## Problem to solve:
Copy out every line in the entries below that includes "View".

## Supplied entries:
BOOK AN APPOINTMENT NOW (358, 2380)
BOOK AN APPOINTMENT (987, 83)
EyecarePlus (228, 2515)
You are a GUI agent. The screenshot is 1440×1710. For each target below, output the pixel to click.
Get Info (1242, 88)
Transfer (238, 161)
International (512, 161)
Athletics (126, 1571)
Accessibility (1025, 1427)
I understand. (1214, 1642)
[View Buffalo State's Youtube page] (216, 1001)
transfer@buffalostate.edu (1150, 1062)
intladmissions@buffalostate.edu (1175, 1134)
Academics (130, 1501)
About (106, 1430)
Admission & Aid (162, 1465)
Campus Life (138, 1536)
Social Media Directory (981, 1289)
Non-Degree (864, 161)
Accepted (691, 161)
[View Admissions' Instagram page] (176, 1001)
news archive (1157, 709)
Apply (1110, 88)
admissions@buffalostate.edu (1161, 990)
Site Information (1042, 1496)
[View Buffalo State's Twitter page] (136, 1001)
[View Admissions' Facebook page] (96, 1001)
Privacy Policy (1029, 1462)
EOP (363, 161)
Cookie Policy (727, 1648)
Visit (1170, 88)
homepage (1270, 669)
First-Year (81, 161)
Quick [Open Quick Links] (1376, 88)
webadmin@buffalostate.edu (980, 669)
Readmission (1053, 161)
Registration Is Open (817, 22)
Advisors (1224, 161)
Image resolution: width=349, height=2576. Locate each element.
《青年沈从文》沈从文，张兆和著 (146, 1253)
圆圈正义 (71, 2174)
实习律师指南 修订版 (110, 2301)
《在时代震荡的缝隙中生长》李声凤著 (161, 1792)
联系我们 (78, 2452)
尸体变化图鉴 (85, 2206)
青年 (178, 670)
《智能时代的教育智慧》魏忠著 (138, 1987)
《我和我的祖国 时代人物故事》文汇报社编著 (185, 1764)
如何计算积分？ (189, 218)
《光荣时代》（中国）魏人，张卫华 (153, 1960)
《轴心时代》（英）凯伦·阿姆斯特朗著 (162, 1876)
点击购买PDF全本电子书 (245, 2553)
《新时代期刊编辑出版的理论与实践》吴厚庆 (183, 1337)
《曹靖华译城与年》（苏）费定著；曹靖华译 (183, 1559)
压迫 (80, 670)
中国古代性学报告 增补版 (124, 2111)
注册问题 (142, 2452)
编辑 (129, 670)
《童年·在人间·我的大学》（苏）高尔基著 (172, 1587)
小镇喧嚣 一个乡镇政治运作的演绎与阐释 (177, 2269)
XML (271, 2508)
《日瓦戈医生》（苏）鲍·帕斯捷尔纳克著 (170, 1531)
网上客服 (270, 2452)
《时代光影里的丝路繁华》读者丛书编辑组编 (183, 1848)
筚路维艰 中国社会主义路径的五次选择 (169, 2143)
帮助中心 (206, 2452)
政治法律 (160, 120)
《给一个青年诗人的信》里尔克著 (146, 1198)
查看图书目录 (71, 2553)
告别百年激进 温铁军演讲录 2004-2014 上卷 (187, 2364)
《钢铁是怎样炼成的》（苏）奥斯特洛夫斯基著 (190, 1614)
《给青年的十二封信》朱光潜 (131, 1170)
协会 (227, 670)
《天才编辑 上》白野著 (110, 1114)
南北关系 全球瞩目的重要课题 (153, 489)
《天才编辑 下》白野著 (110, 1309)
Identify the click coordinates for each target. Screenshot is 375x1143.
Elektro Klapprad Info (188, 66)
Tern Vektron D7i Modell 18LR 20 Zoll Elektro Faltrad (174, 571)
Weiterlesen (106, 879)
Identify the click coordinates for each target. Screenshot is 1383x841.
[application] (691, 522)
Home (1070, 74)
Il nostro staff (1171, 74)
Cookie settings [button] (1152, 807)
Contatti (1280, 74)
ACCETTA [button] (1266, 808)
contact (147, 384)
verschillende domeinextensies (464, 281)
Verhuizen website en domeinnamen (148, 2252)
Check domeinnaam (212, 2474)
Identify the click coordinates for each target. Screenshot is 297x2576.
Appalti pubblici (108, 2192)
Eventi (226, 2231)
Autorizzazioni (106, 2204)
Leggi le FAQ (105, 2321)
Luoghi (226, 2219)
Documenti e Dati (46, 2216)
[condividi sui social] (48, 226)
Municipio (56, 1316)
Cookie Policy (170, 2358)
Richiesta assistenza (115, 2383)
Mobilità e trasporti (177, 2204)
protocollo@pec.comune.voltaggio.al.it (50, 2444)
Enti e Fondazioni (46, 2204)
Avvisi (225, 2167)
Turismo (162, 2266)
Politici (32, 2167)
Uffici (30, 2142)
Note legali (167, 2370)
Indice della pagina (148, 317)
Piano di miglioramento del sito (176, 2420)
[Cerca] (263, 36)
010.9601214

## Output for this exercise:
[View Buffalo State's Youtube page] (216, 1001)
[View Admissions' Instagram page] (176, 1001)
[View Buffalo State's Twitter page] (136, 1001)
[View Admissions' Facebook page] (96, 1001)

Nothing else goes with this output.